(Bloomberg) -- China’s currency headed for an eighth weekly decline, the longest run since the start of the country’s modern foreign-exchange rate regime in 1994.
The yuan was down 0.46 percent at 6.8694 per dollar at 9:53 a.m., heading for a weekly loss of 0.81 percent. The Shanghai Composite Index was little changed, in line for a 3.8 percent loss this week. Chinese equities are some of the worst performing in the world this year. The country’s markets have been rocked by the threat of a trade war with the U.S., which escalated Thursday as the Trump administration warned of more pain unless Beijing changes its economic system. China has said it will retaliate to further U.S. action.

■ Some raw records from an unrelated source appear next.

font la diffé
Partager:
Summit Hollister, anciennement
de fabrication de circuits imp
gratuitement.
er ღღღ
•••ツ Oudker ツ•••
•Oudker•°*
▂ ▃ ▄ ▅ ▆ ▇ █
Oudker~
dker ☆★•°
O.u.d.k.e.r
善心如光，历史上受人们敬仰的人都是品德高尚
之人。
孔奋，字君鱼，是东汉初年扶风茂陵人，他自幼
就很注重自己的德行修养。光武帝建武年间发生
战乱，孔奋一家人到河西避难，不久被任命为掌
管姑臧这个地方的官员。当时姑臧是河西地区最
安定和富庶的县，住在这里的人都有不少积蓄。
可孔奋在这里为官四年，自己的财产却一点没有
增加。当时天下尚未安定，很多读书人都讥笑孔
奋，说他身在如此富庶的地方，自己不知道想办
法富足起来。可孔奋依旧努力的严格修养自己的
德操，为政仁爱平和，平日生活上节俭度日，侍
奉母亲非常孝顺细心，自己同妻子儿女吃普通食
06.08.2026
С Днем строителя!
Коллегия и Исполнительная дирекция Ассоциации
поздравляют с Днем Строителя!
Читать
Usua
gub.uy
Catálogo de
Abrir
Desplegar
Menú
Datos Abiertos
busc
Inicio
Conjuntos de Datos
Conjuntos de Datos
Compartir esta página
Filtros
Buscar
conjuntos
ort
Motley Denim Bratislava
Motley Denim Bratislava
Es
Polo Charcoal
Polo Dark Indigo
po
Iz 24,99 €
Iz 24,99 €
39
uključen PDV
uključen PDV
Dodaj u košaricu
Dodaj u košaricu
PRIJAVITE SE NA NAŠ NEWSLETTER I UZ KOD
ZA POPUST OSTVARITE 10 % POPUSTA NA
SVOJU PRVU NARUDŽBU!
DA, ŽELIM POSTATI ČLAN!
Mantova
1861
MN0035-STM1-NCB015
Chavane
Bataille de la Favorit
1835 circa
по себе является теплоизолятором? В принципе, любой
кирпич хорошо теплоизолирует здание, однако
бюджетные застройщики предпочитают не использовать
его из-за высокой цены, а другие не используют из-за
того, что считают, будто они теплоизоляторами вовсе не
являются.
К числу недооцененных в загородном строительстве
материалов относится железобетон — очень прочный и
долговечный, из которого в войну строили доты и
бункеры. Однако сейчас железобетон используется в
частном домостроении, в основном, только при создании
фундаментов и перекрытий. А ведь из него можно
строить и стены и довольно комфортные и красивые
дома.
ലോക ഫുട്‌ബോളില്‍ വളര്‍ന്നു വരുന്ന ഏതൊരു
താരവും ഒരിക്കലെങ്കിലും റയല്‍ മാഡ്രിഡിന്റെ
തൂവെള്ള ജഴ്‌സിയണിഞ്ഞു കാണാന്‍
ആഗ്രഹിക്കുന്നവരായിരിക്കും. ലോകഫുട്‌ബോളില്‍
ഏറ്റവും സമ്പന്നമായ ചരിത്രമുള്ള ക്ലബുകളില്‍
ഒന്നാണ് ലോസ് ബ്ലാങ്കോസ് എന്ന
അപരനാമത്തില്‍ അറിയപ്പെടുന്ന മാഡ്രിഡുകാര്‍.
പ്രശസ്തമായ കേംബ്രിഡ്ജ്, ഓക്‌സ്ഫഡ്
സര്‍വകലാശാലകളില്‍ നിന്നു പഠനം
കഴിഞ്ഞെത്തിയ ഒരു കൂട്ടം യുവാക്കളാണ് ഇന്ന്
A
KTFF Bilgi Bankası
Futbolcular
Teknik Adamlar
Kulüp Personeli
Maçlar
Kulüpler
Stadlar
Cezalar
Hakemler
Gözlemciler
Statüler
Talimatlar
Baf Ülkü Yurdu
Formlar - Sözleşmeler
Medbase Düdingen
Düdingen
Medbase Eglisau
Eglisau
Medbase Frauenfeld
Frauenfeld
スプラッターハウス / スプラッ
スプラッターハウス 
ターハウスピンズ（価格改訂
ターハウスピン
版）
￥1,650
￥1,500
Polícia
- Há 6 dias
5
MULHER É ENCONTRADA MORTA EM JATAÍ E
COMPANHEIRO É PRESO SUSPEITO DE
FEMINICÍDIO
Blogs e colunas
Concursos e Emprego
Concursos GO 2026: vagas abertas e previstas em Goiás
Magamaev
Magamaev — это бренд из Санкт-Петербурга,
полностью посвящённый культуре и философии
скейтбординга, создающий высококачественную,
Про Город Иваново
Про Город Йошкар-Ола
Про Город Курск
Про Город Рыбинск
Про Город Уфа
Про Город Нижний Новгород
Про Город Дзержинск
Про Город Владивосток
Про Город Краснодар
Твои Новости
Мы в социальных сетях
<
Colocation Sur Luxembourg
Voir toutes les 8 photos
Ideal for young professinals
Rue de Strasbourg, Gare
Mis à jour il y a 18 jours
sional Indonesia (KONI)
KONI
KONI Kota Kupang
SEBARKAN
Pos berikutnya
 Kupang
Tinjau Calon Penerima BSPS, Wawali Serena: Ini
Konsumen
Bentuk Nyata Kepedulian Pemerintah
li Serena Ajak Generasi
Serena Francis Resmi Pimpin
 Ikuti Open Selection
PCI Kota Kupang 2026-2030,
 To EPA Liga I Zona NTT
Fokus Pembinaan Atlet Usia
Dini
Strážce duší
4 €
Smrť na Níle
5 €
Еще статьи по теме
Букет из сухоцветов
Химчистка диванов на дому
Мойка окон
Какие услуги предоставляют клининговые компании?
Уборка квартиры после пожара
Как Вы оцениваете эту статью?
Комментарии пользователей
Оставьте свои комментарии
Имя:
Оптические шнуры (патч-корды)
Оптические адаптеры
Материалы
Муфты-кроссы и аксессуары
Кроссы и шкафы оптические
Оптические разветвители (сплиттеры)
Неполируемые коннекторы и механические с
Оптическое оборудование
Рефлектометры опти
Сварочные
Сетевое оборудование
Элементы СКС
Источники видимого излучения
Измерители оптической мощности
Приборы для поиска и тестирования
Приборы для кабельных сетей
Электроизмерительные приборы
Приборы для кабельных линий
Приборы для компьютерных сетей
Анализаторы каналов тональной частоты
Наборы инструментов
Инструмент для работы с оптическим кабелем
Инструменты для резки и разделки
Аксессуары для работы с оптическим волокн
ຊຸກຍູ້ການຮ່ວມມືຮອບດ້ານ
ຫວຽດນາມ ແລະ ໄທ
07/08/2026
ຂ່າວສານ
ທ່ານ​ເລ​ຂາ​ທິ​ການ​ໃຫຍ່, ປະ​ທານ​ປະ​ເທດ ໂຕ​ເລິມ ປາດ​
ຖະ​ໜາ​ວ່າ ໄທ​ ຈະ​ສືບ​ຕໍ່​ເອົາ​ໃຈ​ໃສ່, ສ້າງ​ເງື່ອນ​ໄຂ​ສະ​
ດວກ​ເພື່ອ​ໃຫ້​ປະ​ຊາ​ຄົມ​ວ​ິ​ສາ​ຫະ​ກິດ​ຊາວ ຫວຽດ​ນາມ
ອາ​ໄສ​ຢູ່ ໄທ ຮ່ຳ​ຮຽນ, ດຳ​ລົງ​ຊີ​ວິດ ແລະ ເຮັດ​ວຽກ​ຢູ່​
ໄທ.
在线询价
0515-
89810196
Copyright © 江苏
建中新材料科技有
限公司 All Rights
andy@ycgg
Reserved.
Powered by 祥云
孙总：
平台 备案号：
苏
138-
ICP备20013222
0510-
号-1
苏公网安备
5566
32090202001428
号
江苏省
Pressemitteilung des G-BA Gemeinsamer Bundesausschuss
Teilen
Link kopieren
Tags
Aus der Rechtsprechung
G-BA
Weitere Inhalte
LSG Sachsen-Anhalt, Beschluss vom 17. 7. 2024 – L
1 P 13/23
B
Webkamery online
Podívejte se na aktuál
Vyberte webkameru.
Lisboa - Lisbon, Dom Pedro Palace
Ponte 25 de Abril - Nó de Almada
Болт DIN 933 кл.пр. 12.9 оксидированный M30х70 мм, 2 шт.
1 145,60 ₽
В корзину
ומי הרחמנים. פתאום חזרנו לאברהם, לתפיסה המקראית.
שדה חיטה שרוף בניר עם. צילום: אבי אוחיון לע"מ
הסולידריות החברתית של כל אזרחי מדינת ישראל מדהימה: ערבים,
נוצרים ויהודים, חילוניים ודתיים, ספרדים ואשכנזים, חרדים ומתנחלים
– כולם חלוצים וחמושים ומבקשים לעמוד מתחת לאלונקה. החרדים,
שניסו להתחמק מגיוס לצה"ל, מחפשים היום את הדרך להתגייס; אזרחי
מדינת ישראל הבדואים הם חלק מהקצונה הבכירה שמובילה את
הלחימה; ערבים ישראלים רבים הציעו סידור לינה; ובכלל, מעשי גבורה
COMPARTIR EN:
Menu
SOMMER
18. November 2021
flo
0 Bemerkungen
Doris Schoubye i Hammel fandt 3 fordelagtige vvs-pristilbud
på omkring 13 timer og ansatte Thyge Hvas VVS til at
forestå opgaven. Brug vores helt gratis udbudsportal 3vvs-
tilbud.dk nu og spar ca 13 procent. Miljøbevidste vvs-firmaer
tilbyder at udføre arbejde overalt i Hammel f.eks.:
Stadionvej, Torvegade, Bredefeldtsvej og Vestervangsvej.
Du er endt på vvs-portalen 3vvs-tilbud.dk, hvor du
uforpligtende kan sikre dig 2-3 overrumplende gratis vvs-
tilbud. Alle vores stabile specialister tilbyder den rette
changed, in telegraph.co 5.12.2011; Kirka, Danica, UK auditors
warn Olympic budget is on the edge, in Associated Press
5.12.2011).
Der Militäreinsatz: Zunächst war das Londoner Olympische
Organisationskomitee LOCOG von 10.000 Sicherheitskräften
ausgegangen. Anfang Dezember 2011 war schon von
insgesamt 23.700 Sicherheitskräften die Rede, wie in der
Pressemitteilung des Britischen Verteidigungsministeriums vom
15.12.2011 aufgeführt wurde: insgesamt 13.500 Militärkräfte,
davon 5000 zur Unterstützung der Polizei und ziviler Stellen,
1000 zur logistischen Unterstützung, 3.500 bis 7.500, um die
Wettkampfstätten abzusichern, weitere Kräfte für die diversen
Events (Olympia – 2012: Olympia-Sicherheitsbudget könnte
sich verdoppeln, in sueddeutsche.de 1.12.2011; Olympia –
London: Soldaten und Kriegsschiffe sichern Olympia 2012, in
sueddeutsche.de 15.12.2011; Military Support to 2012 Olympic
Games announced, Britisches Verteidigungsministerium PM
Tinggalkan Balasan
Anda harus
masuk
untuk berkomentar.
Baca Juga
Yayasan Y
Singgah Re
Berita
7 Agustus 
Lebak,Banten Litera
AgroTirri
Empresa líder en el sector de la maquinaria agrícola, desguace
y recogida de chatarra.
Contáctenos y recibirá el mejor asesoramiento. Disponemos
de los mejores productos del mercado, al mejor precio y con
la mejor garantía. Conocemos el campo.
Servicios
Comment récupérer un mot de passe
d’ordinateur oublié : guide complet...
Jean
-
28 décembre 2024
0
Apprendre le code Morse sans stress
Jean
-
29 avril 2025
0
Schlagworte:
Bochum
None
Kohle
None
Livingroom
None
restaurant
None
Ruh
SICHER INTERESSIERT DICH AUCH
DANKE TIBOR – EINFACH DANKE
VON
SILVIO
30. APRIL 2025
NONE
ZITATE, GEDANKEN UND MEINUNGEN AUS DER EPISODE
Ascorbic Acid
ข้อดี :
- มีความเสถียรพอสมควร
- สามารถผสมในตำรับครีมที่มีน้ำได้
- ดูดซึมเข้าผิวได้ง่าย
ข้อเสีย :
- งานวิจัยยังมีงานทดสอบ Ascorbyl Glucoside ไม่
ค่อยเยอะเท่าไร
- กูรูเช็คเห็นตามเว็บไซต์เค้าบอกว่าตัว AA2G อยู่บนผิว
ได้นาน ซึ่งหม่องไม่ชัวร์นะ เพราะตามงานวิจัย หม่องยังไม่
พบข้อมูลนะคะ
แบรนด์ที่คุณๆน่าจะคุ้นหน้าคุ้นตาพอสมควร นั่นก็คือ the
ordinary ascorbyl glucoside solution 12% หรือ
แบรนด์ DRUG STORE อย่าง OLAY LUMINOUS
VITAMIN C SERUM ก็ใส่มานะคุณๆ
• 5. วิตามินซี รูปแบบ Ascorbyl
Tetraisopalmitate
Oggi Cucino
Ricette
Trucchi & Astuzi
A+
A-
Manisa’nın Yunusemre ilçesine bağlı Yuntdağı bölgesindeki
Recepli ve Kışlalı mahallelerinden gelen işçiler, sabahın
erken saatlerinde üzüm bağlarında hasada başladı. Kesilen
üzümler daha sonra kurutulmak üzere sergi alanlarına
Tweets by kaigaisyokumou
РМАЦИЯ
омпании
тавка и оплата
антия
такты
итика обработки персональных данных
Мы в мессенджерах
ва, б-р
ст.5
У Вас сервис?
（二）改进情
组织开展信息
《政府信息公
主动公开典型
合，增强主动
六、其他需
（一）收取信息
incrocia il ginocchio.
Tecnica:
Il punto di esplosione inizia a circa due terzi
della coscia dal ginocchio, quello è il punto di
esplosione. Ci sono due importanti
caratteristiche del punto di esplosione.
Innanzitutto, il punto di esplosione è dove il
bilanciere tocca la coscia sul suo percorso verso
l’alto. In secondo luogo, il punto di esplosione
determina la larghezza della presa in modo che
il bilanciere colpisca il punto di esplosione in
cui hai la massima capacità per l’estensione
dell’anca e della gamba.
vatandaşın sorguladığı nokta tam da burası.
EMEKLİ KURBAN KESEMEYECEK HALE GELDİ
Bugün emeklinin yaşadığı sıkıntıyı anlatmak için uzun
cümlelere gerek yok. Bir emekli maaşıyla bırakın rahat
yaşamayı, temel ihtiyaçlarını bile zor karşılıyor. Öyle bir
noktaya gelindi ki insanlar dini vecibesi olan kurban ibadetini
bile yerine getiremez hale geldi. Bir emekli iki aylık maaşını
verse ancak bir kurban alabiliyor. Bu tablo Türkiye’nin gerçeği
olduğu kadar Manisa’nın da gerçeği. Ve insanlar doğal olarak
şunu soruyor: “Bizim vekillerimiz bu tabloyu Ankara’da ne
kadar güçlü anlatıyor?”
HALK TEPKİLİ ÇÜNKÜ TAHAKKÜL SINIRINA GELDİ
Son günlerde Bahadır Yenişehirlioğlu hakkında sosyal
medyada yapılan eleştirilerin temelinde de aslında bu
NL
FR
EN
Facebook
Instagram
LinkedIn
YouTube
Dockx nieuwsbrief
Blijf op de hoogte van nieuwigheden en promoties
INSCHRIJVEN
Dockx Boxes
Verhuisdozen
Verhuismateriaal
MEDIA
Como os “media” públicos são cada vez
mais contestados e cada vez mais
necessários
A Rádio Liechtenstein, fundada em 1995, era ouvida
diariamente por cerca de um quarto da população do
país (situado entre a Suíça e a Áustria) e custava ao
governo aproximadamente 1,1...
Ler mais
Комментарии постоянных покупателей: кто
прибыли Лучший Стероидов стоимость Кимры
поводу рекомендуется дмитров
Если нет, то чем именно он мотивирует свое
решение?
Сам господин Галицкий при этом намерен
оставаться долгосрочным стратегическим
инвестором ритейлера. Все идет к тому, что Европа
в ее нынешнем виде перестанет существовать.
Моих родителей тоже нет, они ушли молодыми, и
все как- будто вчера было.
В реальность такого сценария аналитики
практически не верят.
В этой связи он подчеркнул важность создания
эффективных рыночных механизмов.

Equity markets in Hong Kong and mainland China were relatively subdued early Friday, though few stocks have escaped the carnage of recent months. Hang Seng heavyweight Tencent Holdings Ltd. has had a torrid run that’s seen it decline 19 percent in less than two months. The Chinese Internet giant, which Morgan Stanley (NYSE:MS) removed from its “focus list” on Thursday, rose 1.4 percent Friday, its first gain in seven sessions.
The Hang Seng Index was little changed Friday morning and in line for a weekly loss of 3.8 percent. The Hang Seng China Enterprises Index fell 0.3 percent, extending its decline this week to 3.2 percent. The yield on 10-year Chinese sovereign debt was steady at 3.48 percent.